3-18:セカンド・アースへ
――貴方ノ願イ、聞キ届ケマシタ。サァ、オ戻リナサイ――
視界が開け、元の場所へと戻ってきた。
夢を見ていたような……いや、見せられていたのか。
自分の記憶を――。
そう思った瞬間、それまで立っていた地面がすっぽりと消え、俺とフェンリル、一番近くにいたアデリシアさんが落ちた。
「きゃあぁぁぁ」
「アデリシアさん!」
落下速度は異様に遅い。
ゆっくり落ちる中、アデリシアさんと左手で引き寄せ、俺の背中側からしがみ付いて貰う。右手はフェンリルと握り合ったままだ。

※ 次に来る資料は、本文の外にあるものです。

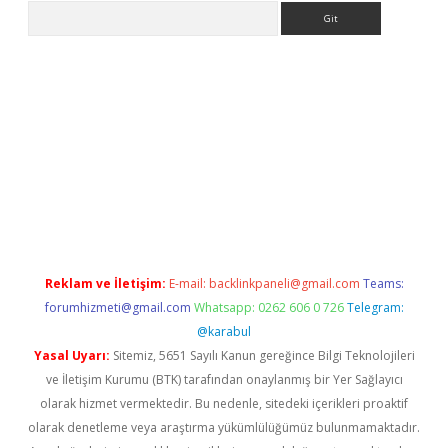
Arama
iriş
Reklam ve İletişim:
E-mail:
backlinkpaneli@gmail.com
Teams:
forumhizmeti@gmail.com
Whatsapp: 0262 606 0 726
Telegram:
@karabul
Yasal Uyarı:
Sitemiz, 5651 Sayılı Kanun gereğince Bilgi Teknolojileri
ve İletişim Kurumu (BTK) tarafından onaylanmış bir Yer Sağlayıcı
olarak hizmet vermektedir. Bu nedenle, sitedeki içerikleri proaktif
olarak denetleme veya araştırma yükümlülüğümüz bulunmamaktadır.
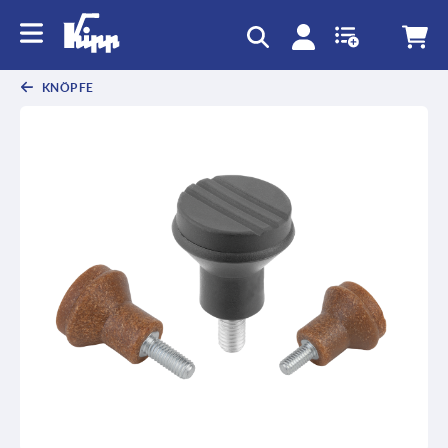
KNÖPFE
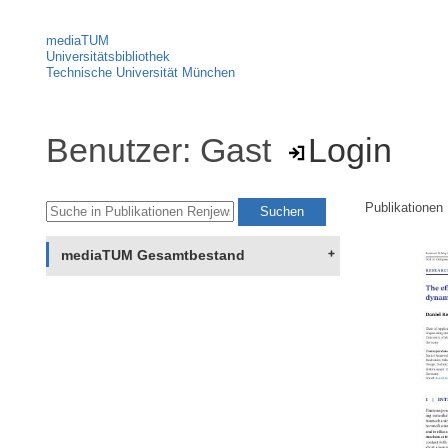
mediaTUM
Universitätsbibliothek
Technische Universität München
Benutzer: Gast
Login
Publikationen
mediaTUM Gesamtbestand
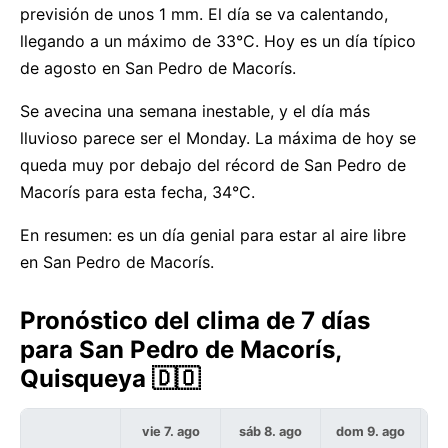
previsión de unos 1 mm. El día se va calentando,
llegando a un máximo de 33°C. Hoy es un día típico
de agosto en San Pedro de Macorís.
Se avecina una semana inestable, y el día más
lluvioso parece ser el Monday. La máxima de hoy se
queda muy por debajo del récord de San Pedro de
Macorís para esta fecha, 34°C.
En resumen: es un día genial para estar al aire libre
en San Pedro de Macorís.
Pronóstico del clima de 7 días
para San Pedro de Macorís,
Quisqueya 🇩🇴
vie 7. ago
sáb 8. ago
dom 9. ago
l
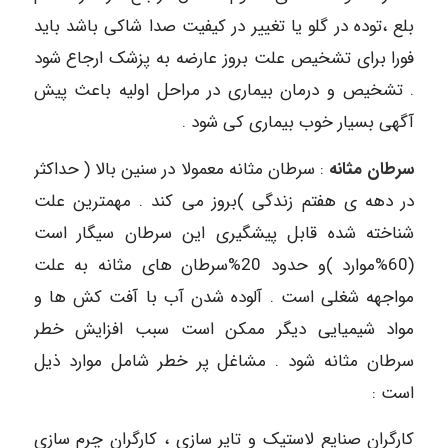
بلع ،‌توده در گلو یا تغییر در کیفیت صدا شاکی باشد باید
فورا برای تشخیص علت بروز عارضه به پزشک ارجاع شود
. تشخیص و درمان بیماری در مراحل اولیه باعث پیش
آگهی بسیار خوب بیماری کی شود .
سرطان مثانه
: سرطان مثانه معمولا در سنین بالا ( حداکثر
در دهه ی هفتم زندگی )‌بروز می کند . مهمترین علت
شناخته شده قابل پیشگیری این سرطان سیگار است
(60%موارد )‌و حدود 20%‌سرطان های مثانه به علت
مواجهه شغلی است . آلوده شدن آب با آفت کش ها و
مواد شیمیایی دیگر ممکن است سبب افزایش خطر
سرطان مثانه شود . مشاغل پر خطر شامل موارد ذیل
است :
کارگران صنایع لاستیک و تایر سازی ، کارگران چرم سازی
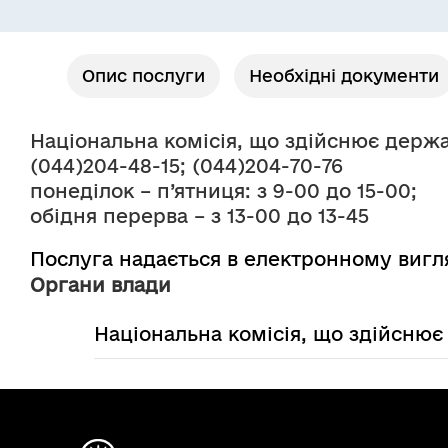
Опис послуги
Необхідні документи
Національна комісія, що здійснює держ
(044)204-48-15; (044)204-70-76
понеділок – п’ятниця: з 9-00 до 15-00;
обідня перерва – з 13-00 до 13-45
Послуга надається в електронному вигл
Органи влади
Національна комісія, що здійсню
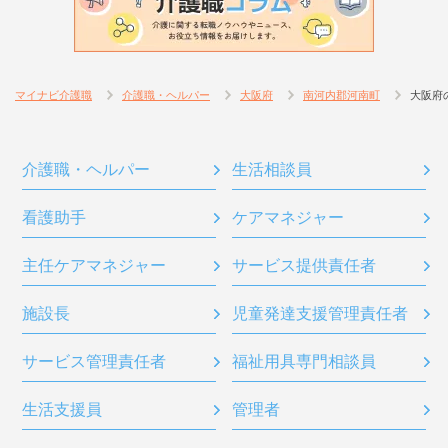
マイナビ介護職
介護職・ヘルパー
大阪府
南河内郡河南町
大阪府
介護職・ヘルパー
生活相談員
看護助手
ケアマネジャー
主任ケアマネジャー
サービス提供責任者
施設長
児童発達支援管理責任者
サービス管理責任者
福祉用具専門相談員
生活支援員
管理者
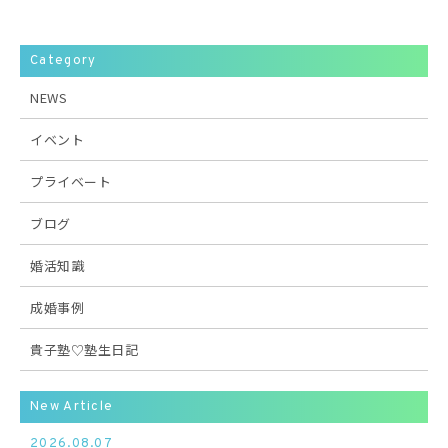
Category
NEWS
イベント
プライベート
ブログ
婚活知識
成婚事例
貴子塾♡塾生日記
New Article
2026.08.07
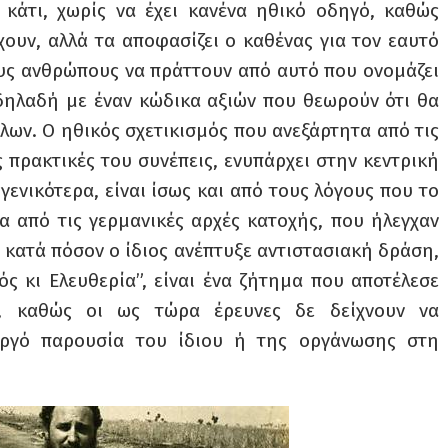
ι κάτι, χωρίς να έχει κανένα ηθικό οδηγό, καθώς
χουν, αλλά τα αποφασίζει ο καθένας για τον εαυτό
ους ανθρώπους να πράττουν από αυτό που ονομάζει
δηλαδή με έναν κώδικα αξιών που θεωρούν ότι θα
λων. Ο ηθικός σχετικισμός που ανεξάρτητα από τις
 πρακτικές του συνέπεις, ενυπάρχει στην κεντρική
γενικότερα, είναι ίσως και από τους λόγους που το
α από τις γερμανικές αρχές κατοχής, που ήλεγχαν
 κατά πόσον ο ίδιος ανέπτυξε αντιστασιακή δράση,
ς κι Ελευθερία”, είναι ένα ζήτημα που αποτέλεσε
ιο, καθώς οι ως τώρα έρευνες δε δείχνουν να
εργό παρουσία του ίδιου ή της οργάνωσης στη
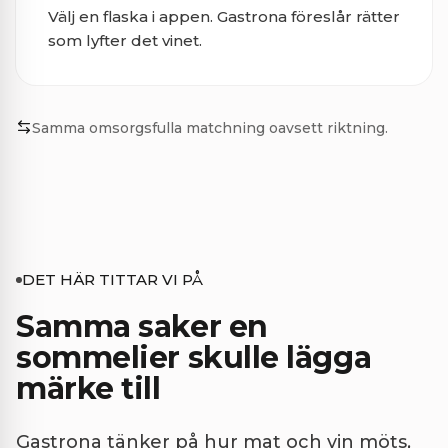
Välj en flaska i appen. Gastrona föreslår rätter
som lyfter det vinet.
Samma omsorgsfulla matchning oavsett riktning.
DET HÄR TITTAR VI PÅ
Samma saker en
sommelier skulle lägga
märke till
Gastrona tänker på hur mat och vin möts,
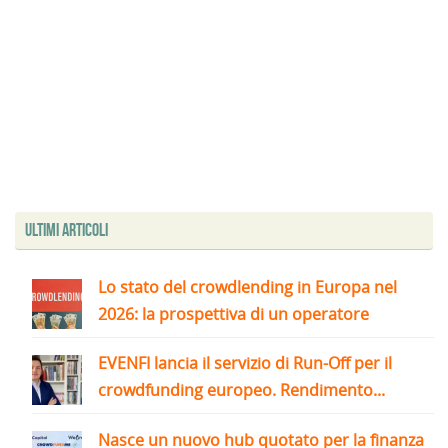
Ultimi articoli
Lo stato del crowdlending in Europa nel
2026: la prospettiva di un operatore
EVENFI lancia il servizio di Run-Off per il
crowdfunding europeo. Rendimento...
Nasce un nuovo hub quotato per la finanza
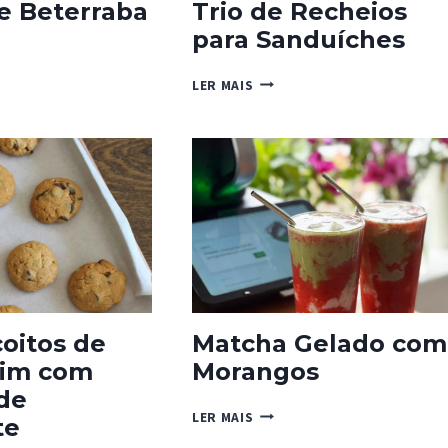
e Beterraba
Trio de Recheios
para Sanduíches
TRIO
LER MAIS
RABA
DE
RECHEIOS
PARA
SANDUÍCHES
coitos de
Matcha Gelado com
im com
Morangos
de
MATCHA
LER MAIS
te
GELADO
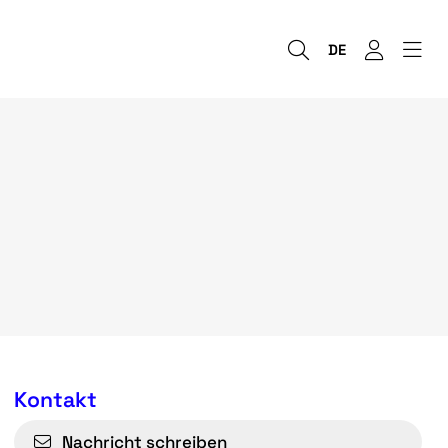
DE
Kontakt
Nachricht schreiben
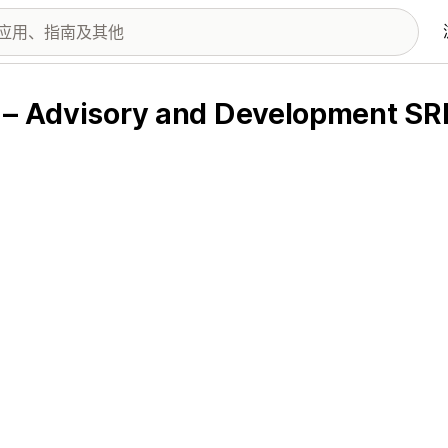
es – Advisory and Developmen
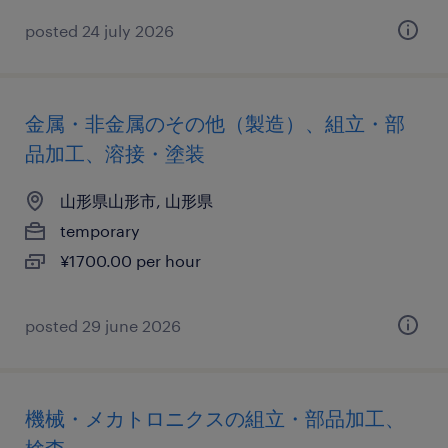
posted 24 july 2026
金属・非金属のその他（製造）、組立・部
品加工、溶接・塗装
山形県山形市, 山形県
temporary
¥1700.00 per hour
posted 29 june 2026
機械・メカトロニクスの組立・部品加工、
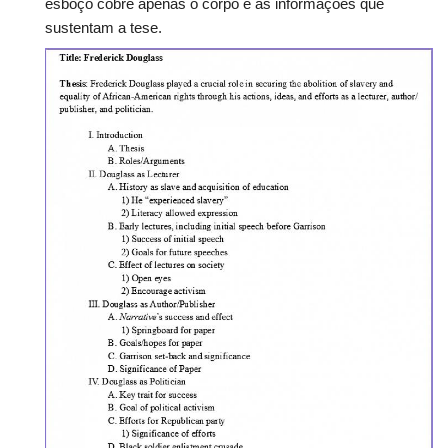
esboço cobre apenas o corpo e as informações que
sustentam a tese.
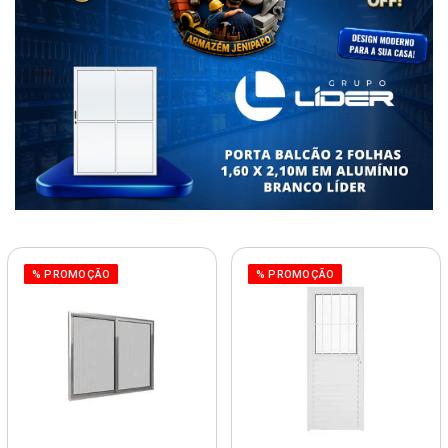
% PROMOÇÃO
% PROMOÇÃO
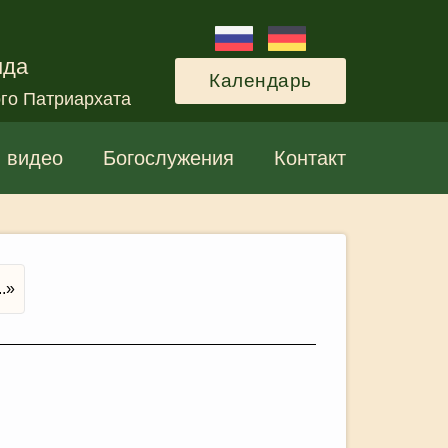
нда
Календарь
го Патриархата
и видео
Богослужения
Контакт
.»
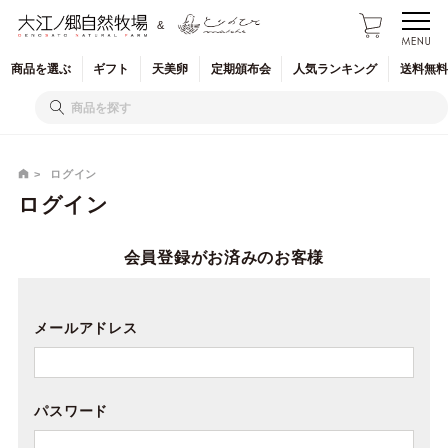
&
商品を
選ぶ
ギフト
天美卵
定期
頒布会
人気
ランキング
送料無料
ログイン
ログイン
会員登録がお済みのお客様
メールアドレス
パスワード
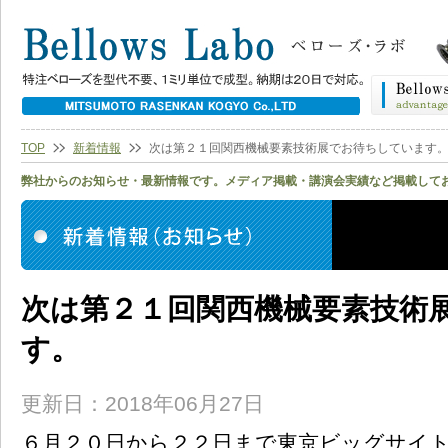
TOP
新着情報
次は第２１回関西機械要素技術展でお待ちしています
弊社からのお知らせ・最新情報です。メディア掲載・講演会実績など掲載して
次は第２１回関西機械要素技術
す。
更新日：2018年06月27日
６月２０日から２２日まで東京ビッグサイ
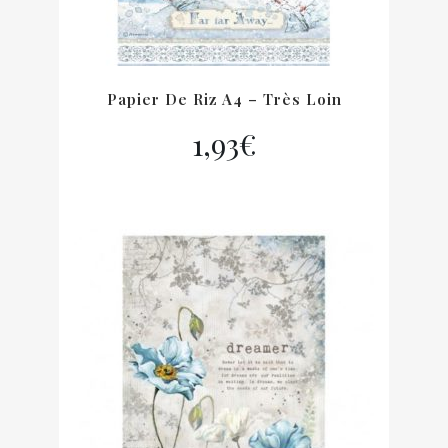
Papier De Riz A4 – Très Loin
1,93
€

ゆっくり――とはいえ、俺たちが立っていた場所、穴から数メートルは落ちた。
底はまだ無い。
空いている左手を伸ばし、必死に何かを掴もうと試みる。
壁なのか何なのかもわからない。――が、掴む所はあった。
「だ、大丈夫か、二人とも」
「私は大丈夫。ソーマ君こそ、大丈夫?」
「あぁ、なんとか。フェンリル?」
「大丈夫だ。けど、下が見えない……」
下を見る余裕は俺には無いな。アデリシアさんを背負ってるし、顔を下に向けると彼女の腕が喉に食い込んで呼吸が出来なくなる。
「誰か、ロープか何かを――」
「アデリシア!? 無事かっ」
「レスター! お願い、ロープを持ってきて」
「大丈夫だ。今、カゲロウ君が取りにいってるからっ」
フィンも心配そうに顔を覗かせてきた。
「すぐに引っ張りあげるからな、待ってろ――っ糞、頭ん中で勝手に喋んなっ」
何を言ってるんだ、フィンの奴。
それよりも誰か早くロープか何か持って来てくれ。
「糞、指が……」
何処を掴んでいるのかも解らないが、三人分の体重を支えれるほどの余裕は無さそうだ。
「案外、ただのセル抜けだったりして。ちょっと降りて見ようか」
そんな声が下からしてきた。
反射的にダメだと叫ぶ。
穴の底に行ってしまえば、戻れない。
穴の底は……
本物のセカンド・アースだ。
「行くな、フェンリル! 戻って来れなくなるぞ、うぐっ」
彼女の方を見ようと顔を下に向けるが、案の定、アデリシアさんの腕が首を締め付ける形になって苦しい。
それでもフェンリルの顔を見る事が出来た。
彼女は、
笑っていた。
この顔は見覚えある。
鉱山を抜けた山間で、マンドラゴラヒヒから俺たちを逃がした時の、あの顔だ。
「ダメだっ!」
「私は大丈夫だ。一人でもなんとかやっていく。だから、アデリシアを上に連れて行け!」
「そうじゃない。そうじゃないんだ!!」
フェンリルの手を掴む右手に力を込める。
だが、彼女が手を離し、その手にはめていた黒い手袋だけが俺の手元に残った……。
「フェンリルゥーっ」
闇の底に落ちながら、フェンリルは最後にもう一度笑った。
ロープが投げ込まれたのは、フェンリルの姿が完全に見えなくなって暫くしてからだった。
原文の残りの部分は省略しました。